I suspect he’ll try running for governor of West Virginia, or maybe if Donald Trump gets impeached, Don will throw his hat in the ring for the Republican nomination for president. It aches himself from the inside out that he cannot be the caudillo anymore, and if he can’t be the caudillo, maybe he can be the illustrious potentate of the whole nation. If only those mean ol’ liberals and Swamp Captains would just lay off him.

And so the benighted and exiled wannabe nobleman is left to his Nevada mansion to writhe the convulsions of his conspiracy theories. Perhaps he portends of the future for Mr. Trump, who also knows his own money largely comes from even more dubious means than sweatshop coal-mining and whose fortune is likely protected from the government’s levy by even more dubious tax schemes. Mr. Mueller or Maxine Waters are on the hot trails of all these potential liabilities, which are even more likely than his Russian collusion connections. And he must agonize all the live-long day that these liabilities could be exposed at any moment.

But I cannot help but reflect a bit upon myself. Like Blankenship, I am fully estranged from West Virginia politics. At one point of my life, I wanted to work in politics down there. I wanted to be fighter for the little guy, the ones whose lives were ruined by people like Don Blankenship. I got a degree in political science, and I went to law school to be a people’s tribune. I became instantly alienated from ever having any hope in that profession the second I stepped into law school, for I felt lost in all the esoteric nonsense about property inheritance in wills and what was a tort and what wasn’t. I suppose that deep down, I wanted to do politics because I loved the story and the drama, but I would never make it as an attorney.

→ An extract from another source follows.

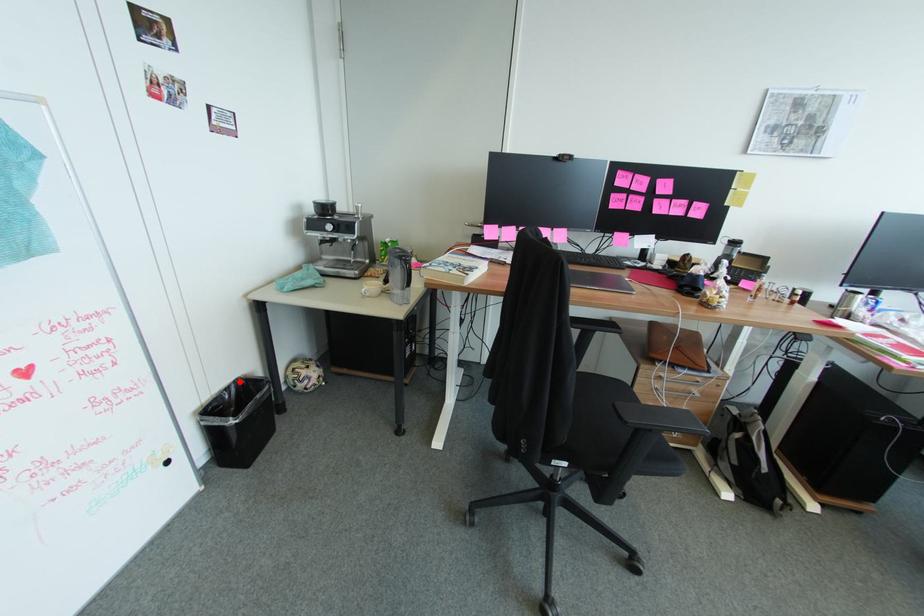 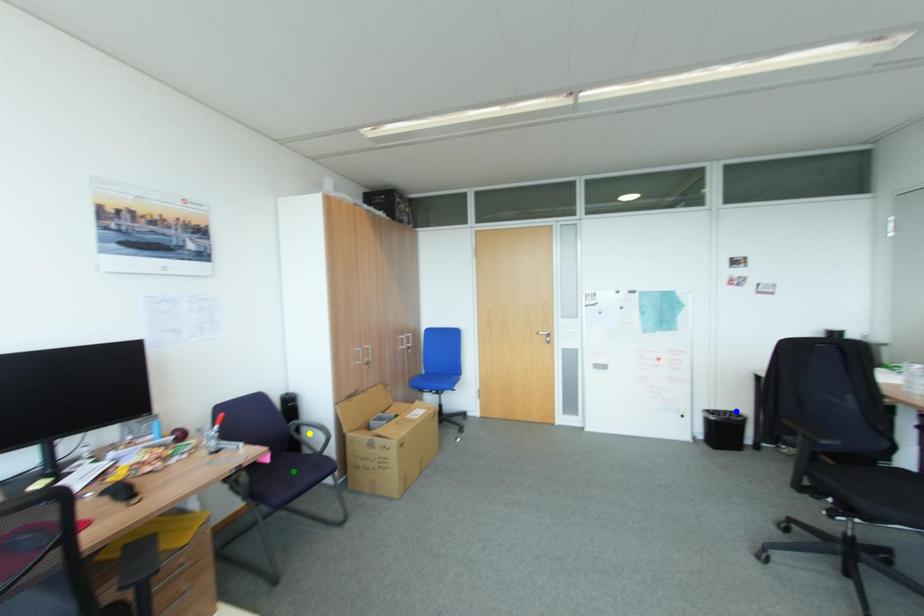 Question: I am providing you with two images of the same scene from different viewpoints. A red point is marked on the first image. You are given multiple points on the second image. Which point in image 2 is actually the same real-world point as the red point in image 1?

And I cannot even feign a breath of Trumpish conservatism, nor can I pretend to be religious. By the time I was 23, I had intellectually rejected all theses of Christianity, but I was too afraid to admit to myself or others. And I certainly couldn’t play games as mainstream evangelical Christianity prostrates its before the altar of Donald Trump. I couldn’t hold my tongue and avoid saying that Trump is a horse’s ass, a violation that would probably cost me a Democratic nomination for virtually any office In virtually every part of the state.

I never had any hope of being a kingmaker or a people’s tribune. I accept that my native land and I will be forever politically estranged. And in this, I suppose I have more awareness than Mr. Blankenship, and it certainly cannot sear my soul the way it clearly does to him.

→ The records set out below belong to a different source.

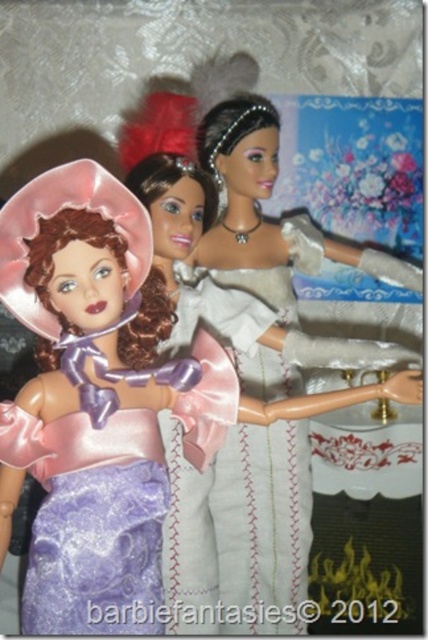 Question: Among these objects, which one is nearest to the camera?

Choices:
 (A) matte silver dress at center
 (B) lavender satin dress at left

Answer: (B)

Question: Is lavender satin dress at left to the left of matte silver dress at center from the viewer's perspective?

Choices:
 (A) no
 (B) yes

Answer: (B)

Question: Is lavender satin dress at left closer to camera compared to matte silver dress at center?

Choices:
 (A) no
 (B) yes

Answer: (B)

Question: Which point is closer to the camera?

Choices:
 (A) lavender satin dress at left
 (B) matte silver dress at center

Answer: (A)

Question: Can you confirm if lavender satin dress at left is positioned to the left of matte silver dress at center?

Choices:
 (A) yes
 (B) no

Answer: (A) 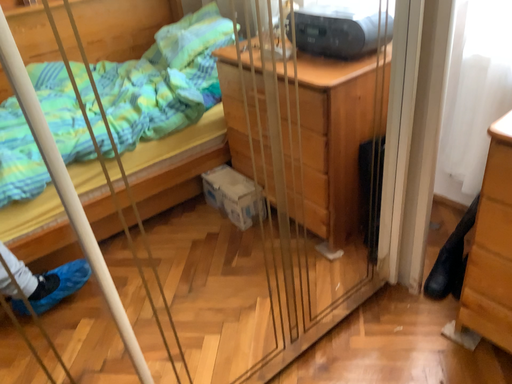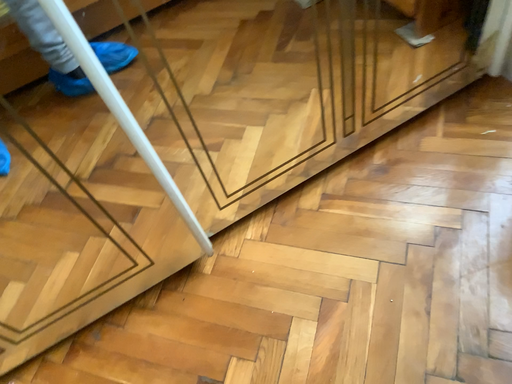 Question: Which way did the camera rotate in the video?

Choices:
 (A) rotated left
 (B) rotated right

Answer: (A)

And so the tragic burlesque that is West Virginia politics goes on. Can a difference ever be made? Maybe, but for someone as melancholic as me, it is best that I let go and move on to safer station, where I can watch the whole scene in psychological safety.

That is where I am right now. The evening sun in December pierces the clouds. The gray skeleton trees glow glumly in their grayness. Not much snow this far in this greenhouse winter. Only the disgusting, nasty mud, and the chill rain fall from the sky. The arctic is warmer this winter. Don Blankenship made some of that all possible. He won’t admit it. He denies it like all his guilty sins.

And America goes on in ruins, but maybe there is hope. There has to be. I cannot allow myself to think otherwise.